[Transcribed page contents]

◆ ◆ ◆ ◆ ◆

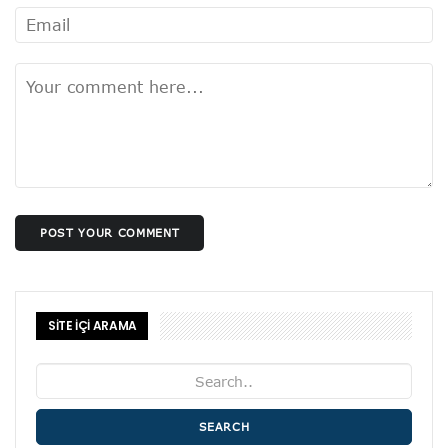
POST YOUR COMMENT
SİTE İÇİ ARAMA
SEARCH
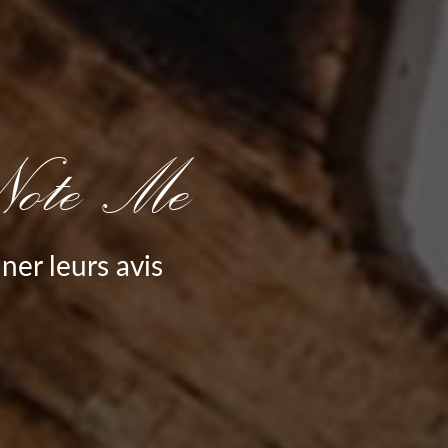
Note Me
er leurs avis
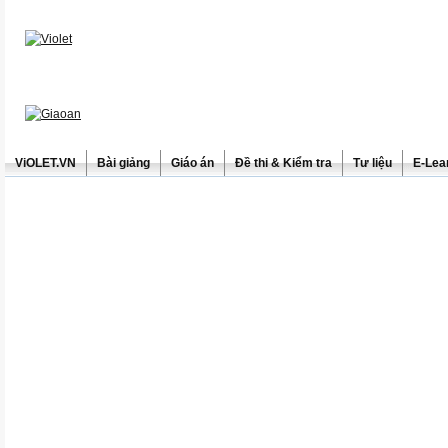
ViOLET.VN
Bài giảng
Giáo án
Đề thi & Kiểm tra
Tư liệu
E-Lea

◆ ◆ ◆ ◆ ◆

» **Assignment**
The data above should be returned in full, exactly as written, apart from its images.

» **Answer below**
POST YOUR COMMENT
SİTE İÇİ ARAMA
SEARCH
Note Me
er leurs avis
ViOLET.VN
Bài giảng
Giáo án
Đề thi & Kiểm tra
Tư liệu
E-Lea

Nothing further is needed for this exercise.